Does this impact the accidental pulsing analysis? If so, how?

38. Section 14. Provide replacement TS pages with the changes to the TSs shown by change bars in the page margins. Separately, list each change requested to the TS along with a justification for the requested change. In Section 14.1 it appears that you have proposed numerous changes to this section of the TS that are not directly related to conversion.

Please ensure that proposed changes to the TSs are related to conversion.

39. Section 14.2.1. It appears that you are proposing to change the safety limit for a standard TRIGA fuel rod from 1000 ºC to 1150 ºC. Please provide a justification for this change given that fuel under the current 1000 ºC limit will continue to be used in your reactor.
40. Section 14.2.2. Section 13.3 of the SAR evaluates the LSSS for two specific IFE locations.

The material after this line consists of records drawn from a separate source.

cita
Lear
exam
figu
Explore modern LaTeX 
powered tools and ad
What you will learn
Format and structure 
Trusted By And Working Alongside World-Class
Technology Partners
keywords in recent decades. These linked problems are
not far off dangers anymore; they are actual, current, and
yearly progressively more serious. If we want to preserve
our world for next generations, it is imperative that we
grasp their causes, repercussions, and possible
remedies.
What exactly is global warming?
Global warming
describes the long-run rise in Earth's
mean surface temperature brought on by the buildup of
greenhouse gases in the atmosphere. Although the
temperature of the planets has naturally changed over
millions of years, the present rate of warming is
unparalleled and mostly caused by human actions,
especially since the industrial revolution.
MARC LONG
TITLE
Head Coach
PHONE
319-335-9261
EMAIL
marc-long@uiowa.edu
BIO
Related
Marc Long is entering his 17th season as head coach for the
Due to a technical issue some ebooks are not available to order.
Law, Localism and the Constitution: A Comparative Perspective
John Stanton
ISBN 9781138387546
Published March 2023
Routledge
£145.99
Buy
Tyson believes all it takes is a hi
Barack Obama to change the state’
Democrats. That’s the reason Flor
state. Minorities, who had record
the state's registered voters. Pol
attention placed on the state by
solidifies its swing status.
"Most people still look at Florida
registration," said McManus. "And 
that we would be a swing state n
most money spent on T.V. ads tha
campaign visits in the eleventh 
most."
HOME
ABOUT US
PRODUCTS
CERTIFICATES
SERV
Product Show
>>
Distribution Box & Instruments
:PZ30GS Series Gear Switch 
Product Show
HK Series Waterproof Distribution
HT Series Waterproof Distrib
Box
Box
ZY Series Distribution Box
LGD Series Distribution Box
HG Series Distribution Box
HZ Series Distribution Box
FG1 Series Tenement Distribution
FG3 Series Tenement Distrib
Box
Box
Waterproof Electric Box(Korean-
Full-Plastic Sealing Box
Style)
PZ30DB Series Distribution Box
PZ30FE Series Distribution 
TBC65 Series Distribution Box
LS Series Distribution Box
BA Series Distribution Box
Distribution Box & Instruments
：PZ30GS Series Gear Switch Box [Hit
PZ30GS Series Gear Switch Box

However, the TS allows the IFE to be located anywhere in the 30/20 fuel region. Please repeat the analysis for the worse case to show that the LSSS as proposed protects the safety limit.

41. Section 14.3.1. For TS 3.3, Pulse Mode Operation, it appears that you are proposing to eliminate the requirement to determine the maximum safe allowable reactivity insertion.

Please justify elimination of the requirement.

42. Section 14.3.1. The TS Maximum Excess Reactivity states The maximum reactivity in excess of cold, xenon-free critical shall not exceed 5.6% k/k ($8.00). If =0.0075, then it appears the worth is $7.47. Please clarify.
43. Section 14.3.2. It appears that you are proposing the addition of 2 high power level measuring channels. What is the relationship between the high power level channels and the linear and log power channels? How is this change related to conversion of the reactor?
44. Section 14.3.2. Why is the manual scram, pool level and interlock that prevents energizing the pulse circuit when the power is less than 1 kW not part of the safety channels that must be operable?
45. Section 14.5.2. To the extent that this TS repeats requirements given in the Core Configuration Limitation TS, you may remove the redundancy.
46. Appendix A. What action is taken if an acceptance criterion for a startup test is not met?
47. Appendix A.1.1. It is stated that criticality is expected with a loading of 58-68 fresh, 30/20 fuel elements. The acceptance criteria states that 1/M criticality is expected with 43-77 30/20 fuel elements and 24-32 partially burned standard fuel elements. Please explain the difference in these two statements.
48. Appendix A.1.4. The SAR implies that the regulating rod does not have scram capability.

However, the acceptance criterion for shutdown margin only refers to the most reactive rod stuck out of the core. Please clarify.